We agree with the district court that the members of the disciplinary committee were entitled to qualified immunity because the law was not clearly established that the actions taken by the committee involving the use of the test, the record of the test and the evidence log violated Harrison’s right to due process. The standard for qualified immunity is well established. In Harlow v. Fitzgerald, 457 U.S. 800, 818, 102 S.Ct. 2727, 2738, 73 L.Ed.2d 396 (1982), the Supreme Court held that “government officials performing discretionary functions, generally are shielded from liability for civil damages insofar as their conduct does not violate clearly established statutory or constitutional rights of which a reasonable person would have known.” The Court made clear that while money damages may be the only available remedy for someone whose constitutional rights are violated, that fact must be balanced with the substantial social costs of litigating claims, many of them insubstantial, against public officials. Id. at 814, 816, 102 S.Ct. at 2736, 2737. Thus, in Anderson v. Creighton, 483 U.S. 635, 107 S.Ct. 3034, 97 L.Ed.2d 523 (1987), the Court emphasized that qualified immunity serves to avoid the costs of litigation early in the proceedings, before extensive discovery. The Court cautioned that the rule of Harlow, that “ ‘insubstantial claims’ against government officials be resolved prior to discovery and on summary judgment if possible,” id. at 640 n. 2, 107 S.Ct. at 3039 n. 2, should not be “transformed from a guarantee of immunity into a rule of pleading.” Id. at 639, 107 S.Ct. at 3038. See also Russell v. Hardin, 879 F.2d 417, 420 (8th Cir.1989) (qualified immunity seeks to dispose of insubstantial claims without trial).

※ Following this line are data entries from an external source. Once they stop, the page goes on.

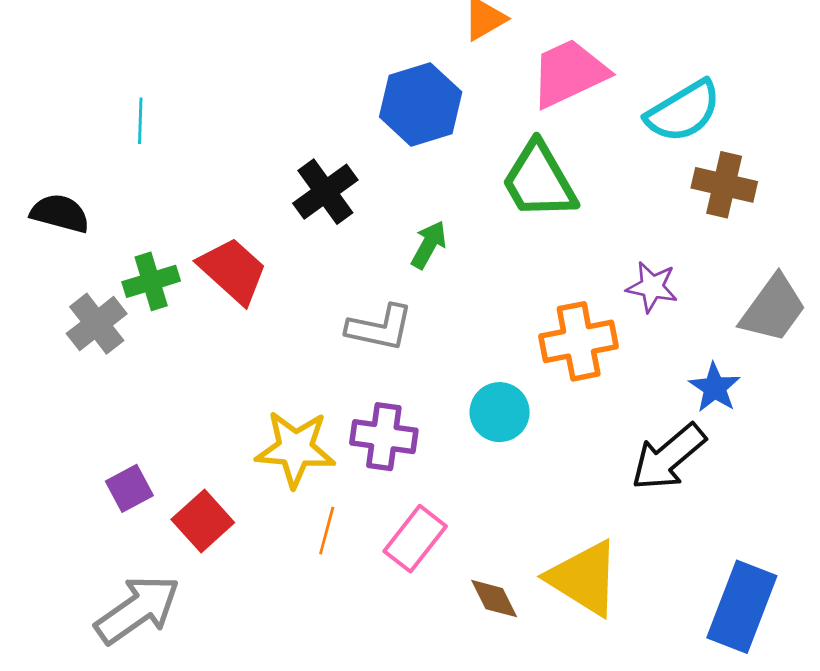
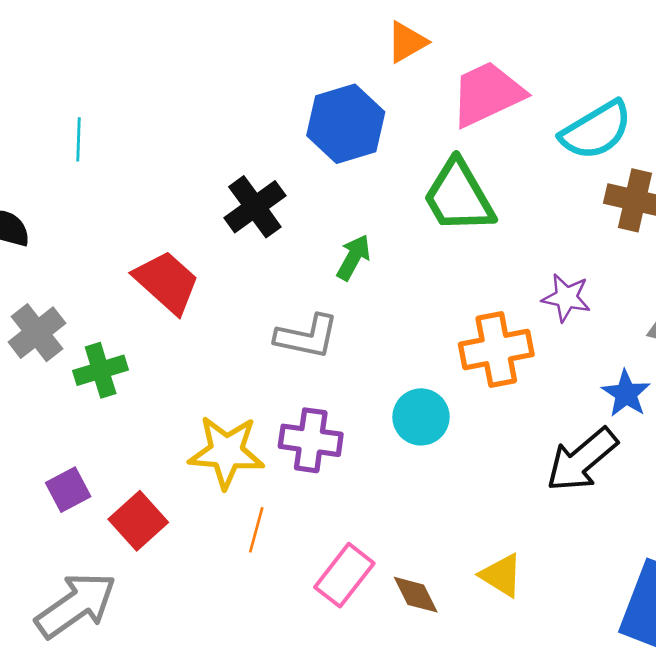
green cross: (151, 281) -> (101, 370), moved
pink rectangle: (415, 539) -> (344, 575), moved
yellow triangle: (584, 578) -> (501, 575), size x0.6

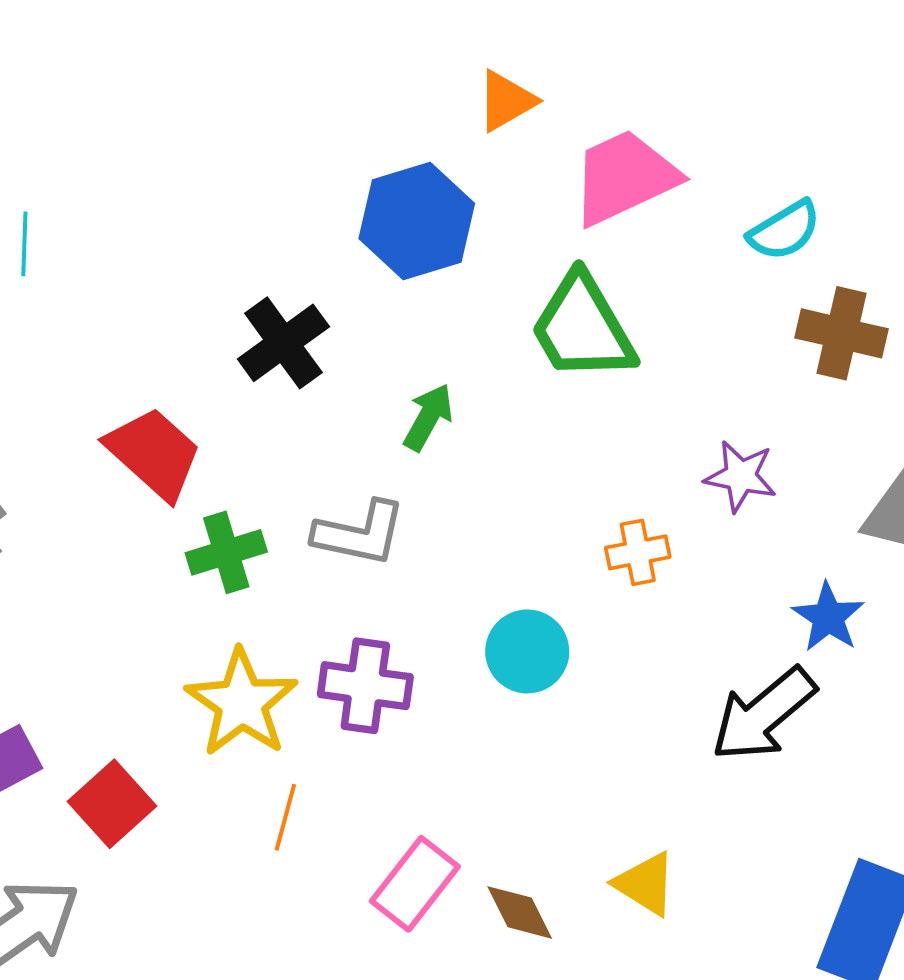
cyan semicircle: (596, 130) -> (784, 230), size x0.7
orange cross: (496, 349) -> (638, 552), size x0.6
green cross: (101, 370) -> (226, 552), moved
yellow star: (226, 452) -> (242, 703), turned 30

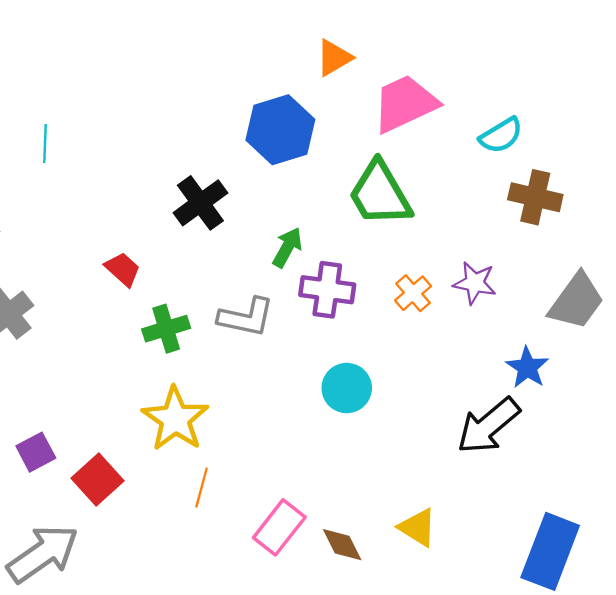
red trapezoid: (154, 453) -> (123, 269), size x0.6
orange cross: (638, 552) -> (413, 293), moved, turned -30
purple cross: (365, 686) -> (327, 290), moved

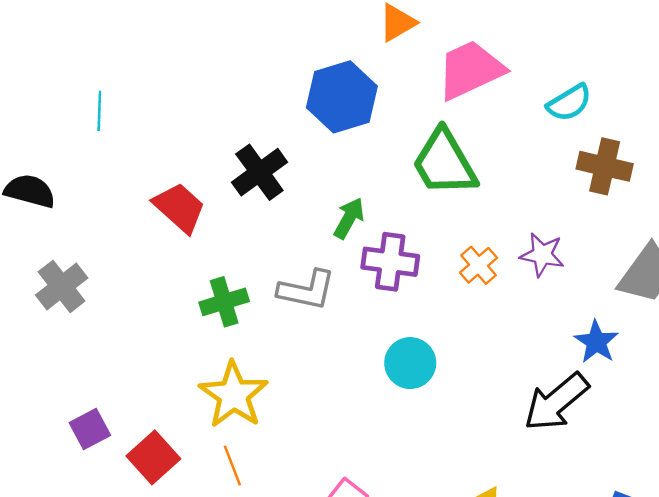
red trapezoid: (123, 269) -> (179, 208), moved, size x1.4
orange line: (202, 487) -> (232, 466), moved, turned -36

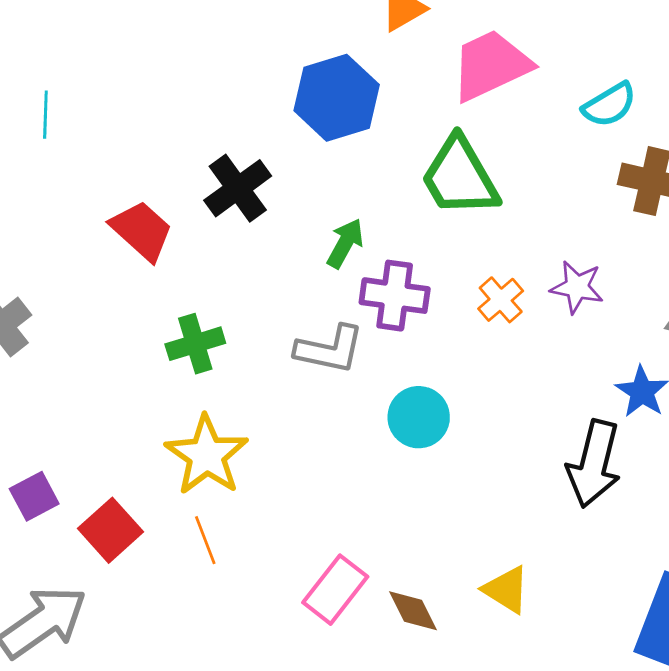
gray L-shape: (307, 290) -> (330, 349), moved
black arrow: (556, 402) -> (594, 464), turned -36

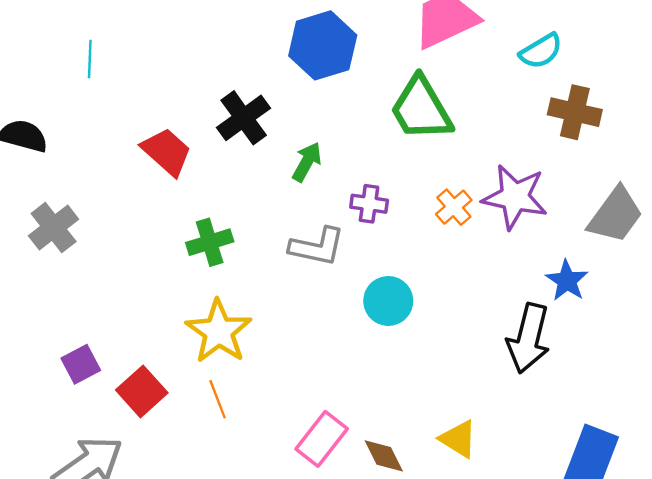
green arrow: (345, 243) -> (307, 162), moved
purple star: (577, 287) -> (515, 197), size x1.5
purple cross: (395, 296) -> (369, 204), size x0.7

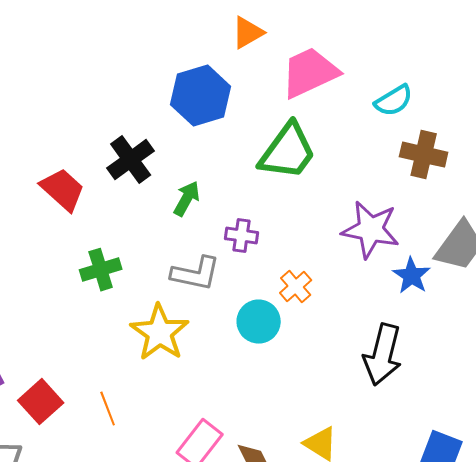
green trapezoid: (421, 109) -> (288, 152), turned -114
orange cross: (454, 207) -> (296, 287), moved
blue star: (567, 281) -> (412, 276), moved
yellow star: (219, 331) -> (160, 333), moved

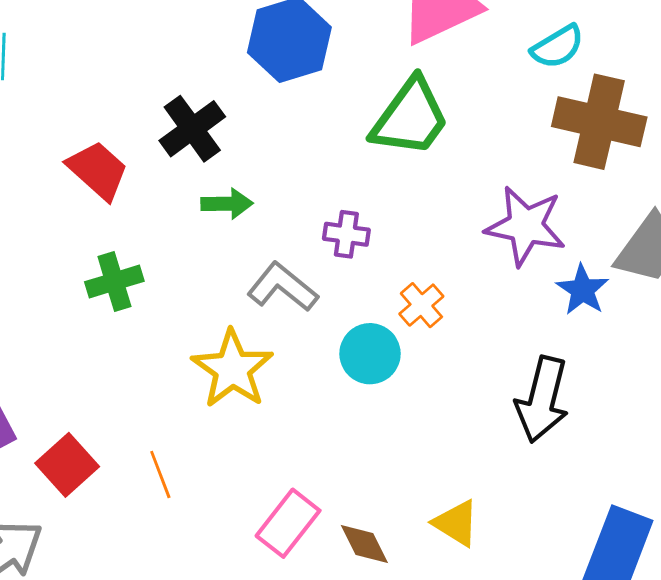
brown cross: (424, 155) -> (599, 122), size x1.4
green arrow: (187, 199) -> (227, 204), moved, turned 60
green cross: (101, 270) -> (114, 281), moved
gray L-shape: (196, 274) -> (282, 287), turned -153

The Supreme Court in Harlow adopted a standard for qualified immunity which inquires into the “objective reasonableness of an official’s conduct, as measured by reference to clearly established law.” Harlow, 457 U.S. at 818, 102 S.Ct. at 2738. As stated in Anderson, an official is not entitled to qualified immunity if the contours of the right allegedly violated are “sufficiently clear that a reasonable official would understand that what he is doing violates that right.” Anderson, 483 U.S. at 640, 107 S.Ct. at 3039. This standard does not inquire into the subjective good faith of public officials, but does require that the particular circumstances of the officials’ conduct be examined. Coffman v. Trickey, 884 F.2d 1057, 1063 (8th Cir.1989), ce rt. denied, — U.S. -, 110 S.Ct. 1523, 108 L.Ed.2d 763 (1990).

Thus, in determining whether the disciplinary committee members were entitled to qualified immunity, we must do more than merely decide that Harrison had a clearly established right to due process at the disciplinary hearing. Anderson, 483 U.S. at 639, 107 S.Ct.